[TRY IT]
Every line containing "ACCOUNT" should be identified and copied from the data below.

[DATA FOR THIS TASK]
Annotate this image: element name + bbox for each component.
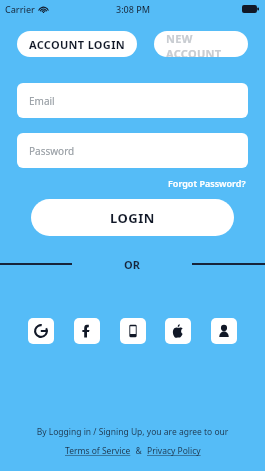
button[interactable]: Sign in with Facebook	[74, 318, 100, 344]
button[interactable]: LOGIN	[31, 199, 234, 236]
staticText: By Logging in / Signing Up, you are agre…	[10, 426, 255, 438]
button[interactable]: Sign in with Apple	[165, 318, 191, 344]
staticText: Privacy Policy	[147, 445, 201, 457]
staticText: 3:08 PM	[116, 3, 150, 15]
button[interactable]: NEW ACCOUNT	[154, 31, 248, 57]
button[interactable]: Email	[17, 83, 248, 118]
button[interactable]: Privacy Policy	[147, 445, 201, 457]
button[interactable]: Sign in with phone number	[120, 318, 146, 344]
staticText: Email	[29, 94, 55, 108]
staticText: Password	[29, 144, 75, 158]
button[interactable]: ACCOUNT LOGIN	[17, 31, 137, 57]
staticText: ACCOUNT LOGIN	[29, 37, 125, 52]
staticText: &	[131, 445, 147, 457]
staticText: Forgot Password?	[168, 177, 246, 189]
button[interactable]: Password	[17, 133, 248, 168]
button[interactable]: Terms of Service	[65, 445, 131, 457]
button[interactable]: Sign in with Google	[28, 318, 54, 344]
staticText: Terms of Service	[65, 445, 131, 457]
button[interactable]: Sign in as guest	[211, 318, 237, 344]
staticText: NEW ACCOUNT	[166, 31, 236, 57]
staticText: LOGIN	[110, 209, 155, 227]
staticText: OR	[124, 257, 140, 271]
staticText: Carrier	[5, 3, 35, 15]
button[interactable]: Forgot Password?	[166, 175, 248, 191]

[OUTPUT OF THE TASK]
button[interactable]: NEW ACCOUNT	[154, 31, 248, 57]
button[interactable]: ACCOUNT LOGIN	[17, 31, 137, 57]
staticText: ACCOUNT LOGIN	[29, 37, 125, 52]
staticText: NEW ACCOUNT	[166, 31, 236, 57]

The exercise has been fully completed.